__Task item__
Copy all the lines of the data that include the word "Helper".

__Page layout parsing data__
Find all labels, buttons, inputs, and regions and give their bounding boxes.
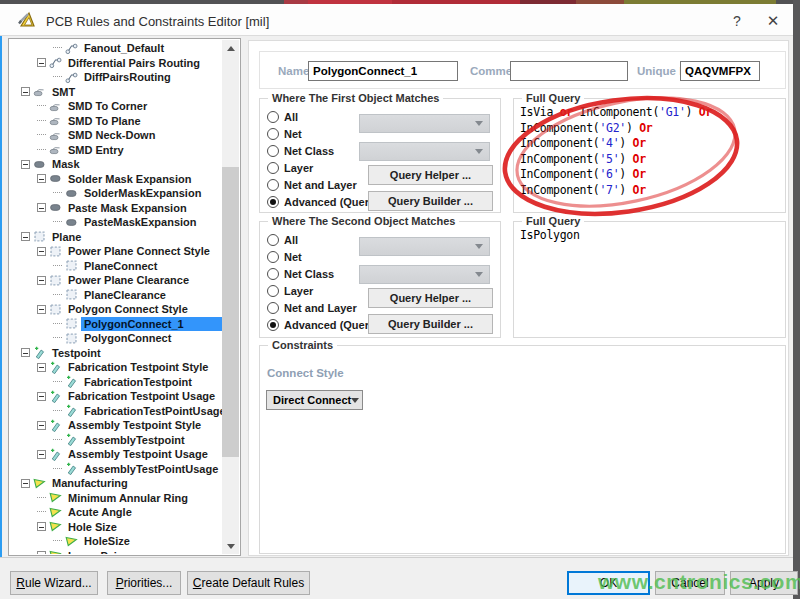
tree-item[interactable]: Fabrication Testpoint Style	[10, 360, 222, 375]
tree-item[interactable]: SMD To Corner	[10, 99, 222, 114]
tree-item[interactable]: Minimum Annular Ring	[10, 491, 222, 506]
radio-icon[interactable]	[267, 251, 279, 263]
collapse-icon[interactable]	[37, 421, 46, 430]
tree-item[interactable]: PolygonConnect_1	[10, 317, 222, 332]
collapse-icon[interactable]	[21, 160, 30, 169]
connect-style-dropdown[interactable]: Direct Connect	[266, 390, 363, 410]
full-query-second-text[interactable]: IsPolygon	[520, 228, 781, 333]
collapse-icon[interactable]	[21, 232, 30, 241]
radio-icon[interactable]	[267, 128, 279, 140]
radio-option-net-and-layer[interactable]: Net and Layer	[267, 299, 379, 316]
scroll-down-icon[interactable]	[222, 538, 239, 554]
tree-item[interactable]: Mask	[10, 157, 222, 172]
tree-item[interactable]: SMD To Plane	[10, 114, 222, 129]
scroll-up-icon[interactable]	[222, 40, 239, 56]
collapse-icon[interactable]	[37, 203, 46, 212]
tree-item[interactable]: Hole Size	[10, 520, 222, 535]
radio-icon[interactable]	[267, 268, 279, 280]
tree-item[interactable]: PasteMaskExpansion	[10, 215, 222, 230]
collapse-icon[interactable]	[37, 247, 46, 256]
close-icon[interactable]: ✕	[758, 10, 788, 32]
query-helper-button[interactable]: Query Helper ...	[368, 288, 493, 308]
tree-item[interactable]: Manufacturing	[10, 476, 222, 491]
tree-item[interactable]: SMD Neck-Down	[10, 128, 222, 143]
tree-item[interactable]: AssemblyTestpoint	[10, 433, 222, 448]
collapse-icon[interactable]	[37, 276, 46, 285]
radio-icon[interactable]	[267, 234, 279, 246]
tree-item[interactable]: Power Plane Connect Style	[10, 244, 222, 259]
tree-item[interactable]: Assembly Testpoint Usage	[10, 447, 222, 462]
tree-item[interactable]: Layer Pairs	[10, 549, 222, 555]
radio-option-advanced-query-[interactable]: Advanced (Query)	[267, 316, 379, 333]
tree-item-label: AssemblyTestpoint	[81, 433, 188, 447]
radio-icon[interactable]	[267, 285, 279, 297]
tree-item[interactable]: SMT	[10, 85, 222, 100]
collapse-icon[interactable]	[37, 305, 46, 314]
collapse-icon[interactable]	[21, 87, 30, 96]
tree-item[interactable]: SMD Entry	[10, 143, 222, 158]
radio-option-advanced-query-[interactable]: Advanced (Query)	[267, 193, 379, 210]
radio-icon[interactable]	[267, 319, 279, 331]
radio-label: Advanced (Query)	[284, 196, 379, 208]
tree-item[interactable]: Acute Angle	[10, 505, 222, 520]
collapse-icon[interactable]	[37, 522, 46, 531]
tree-scrollbar[interactable]	[222, 40, 239, 554]
tree-item[interactable]: Solder Mask Expansion	[10, 172, 222, 187]
radio-label: Net and Layer	[284, 302, 357, 314]
tree-item[interactable]: PlaneConnect	[10, 259, 222, 274]
tree-item[interactable]: Fabrication Testpoint Usage	[10, 389, 222, 404]
radio-icon[interactable]	[267, 196, 279, 208]
tree-item[interactable]: AssemblyTestPointUsage	[10, 462, 222, 477]
unique-id-input[interactable]	[680, 61, 760, 81]
priorities-button[interactable]: Priorities...	[107, 571, 181, 595]
collapse-icon[interactable]	[37, 450, 46, 459]
tree-item[interactable]: Plane	[10, 230, 222, 245]
radio-option-net-and-layer[interactable]: Net and Layer	[267, 176, 379, 193]
tree-item[interactable]: Fanout_Default	[10, 41, 222, 56]
collapse-icon[interactable]	[21, 479, 30, 488]
radio-icon[interactable]	[267, 302, 279, 314]
radio-label: Net and Layer	[284, 179, 357, 191]
tree-item[interactable]: DiffPairsRouting	[10, 70, 222, 85]
tree-item[interactable]: Paste Mask Expansion	[10, 201, 222, 216]
scrollbar-thumb[interactable]	[222, 167, 239, 457]
collapse-icon[interactable]	[37, 174, 46, 183]
collapse-icon[interactable]	[37, 551, 46, 554]
radio-icon[interactable]	[267, 179, 279, 191]
tree-item[interactable]: PolygonConnect	[10, 331, 222, 346]
tree-item[interactable]: Power Plane Clearance	[10, 273, 222, 288]
rule-wizard-button[interactable]: Rule Wizard...	[10, 571, 98, 595]
tree-item-label: FabricationTestpoint	[81, 375, 195, 389]
tree-item[interactable]: SolderMaskExpansion	[10, 186, 222, 201]
query-helper-button[interactable]: Query Helper ...	[368, 165, 493, 185]
radio-icon[interactable]	[267, 145, 279, 157]
tree-item[interactable]: Differential Pairs Routing	[10, 56, 222, 71]
comment-input[interactable]	[510, 61, 628, 81]
net-class-combo	[359, 265, 490, 284]
tree-item[interactable]: FabricationTestpoint	[10, 375, 222, 390]
tree-item[interactable]: HoleSize	[10, 534, 222, 549]
tree-item-label: Layer Pairs	[65, 549, 130, 554]
tree-item[interactable]: Assembly Testpoint Style	[10, 418, 222, 433]
tree-item[interactable]: Testpoint	[10, 346, 222, 361]
radio-option-layer[interactable]: Layer	[267, 282, 379, 299]
name-input[interactable]	[308, 61, 458, 81]
collapse-icon[interactable]	[37, 58, 46, 67]
collapse-icon[interactable]	[21, 348, 30, 357]
radio-icon[interactable]	[267, 111, 279, 123]
query-builder-button[interactable]: Query Builder ...	[368, 191, 493, 211]
tree-connector	[53, 192, 62, 194]
create-default-rules-button[interactable]: Create Default Rules	[187, 571, 310, 595]
tree-item[interactable]: PlaneClearance	[10, 288, 222, 303]
tree-item[interactable]: Polygon Connect Style	[10, 302, 222, 317]
query-builder-button[interactable]: Query Builder ...	[368, 314, 493, 334]
radio-icon[interactable]	[267, 162, 279, 174]
collapse-icon[interactable]	[37, 363, 46, 372]
tree-item-label: Paste Mask Expansion	[65, 201, 190, 215]
tree-item[interactable]: FabricationTestPointUsage	[10, 404, 222, 419]
radio-label: Layer	[284, 162, 313, 174]
full-query-first-text[interactable]: IsVia or InComponent('G1') OrInComponent…	[520, 105, 781, 208]
radio-option-layer[interactable]: Layer	[267, 159, 379, 176]
collapse-icon[interactable]	[37, 392, 46, 401]
help-button[interactable]: ?	[722, 10, 752, 32]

__Result of this task__
query-helper-button[interactable]: Query Helper ...	[368, 288, 493, 308]
query-helper-button[interactable]: Query Helper ...	[368, 165, 493, 185]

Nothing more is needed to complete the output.